Por toda respuesta le di una bofetada. No pude dormir en toda la noche, recordándolo. Kolia, en cambio, no lo tomó muy por lo trágico, y hasta parecía que la bofetada le había satisfecho.
—Perdóneme usted—me dijo cuando, ya muy tarde, me acerqué a su cama a darle un beso—; perdóneme usted que haya dudado de su honradez. Me he merecido el soplamocos.
Acordándome de todo esto, me detuve junto a un farol y empecí a meditar. Qué haría? Sentía como una mano sobre el pecho aquellos billetes malditos. ¡Era dinero robado y lo llevaba a casa! No había sido ladrón nunca. Cuando Kolia había sospechado que pudiera serlo, me había llenado de ira, y, no obstante...

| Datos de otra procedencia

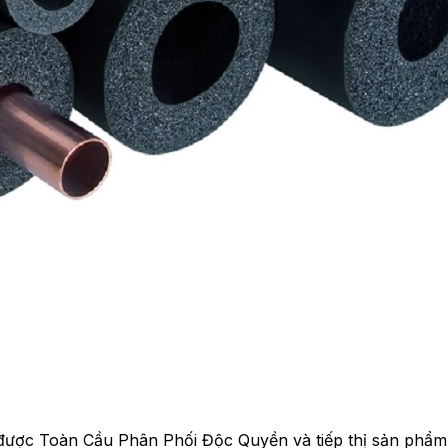
ược Toàn Cầu Phân Phối Độc Quyền và tiếp thị sản phẩm t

No me atrevía a entrar en casa. Tenía miedo de mí mismo, de mi conciencia. Había sido siempre honrado y estaba a punto de dar al traste, en un momento, con mi honradez de tantos años. Había sido siempre trabajador, sin nada que reprocharme; estaba orgulloso de ello, y ésa era mi única fortuna. Podía mirar cara a cara, sin avergonzarme, a todo el mundo. ¿Y qué sería de mi vidade mi tranquilidad, si me guardaba aquel dinero?...
Me parecía que Dios me miraba y esperaba mi decisión. Acaso me hubiera hecho encontrar aquel dinero para ponerme a prueba.
Permanecí largo rato junto al farol. Por fin, me decidí. En vez de irme a casa, eché a correr en dirección al restorán.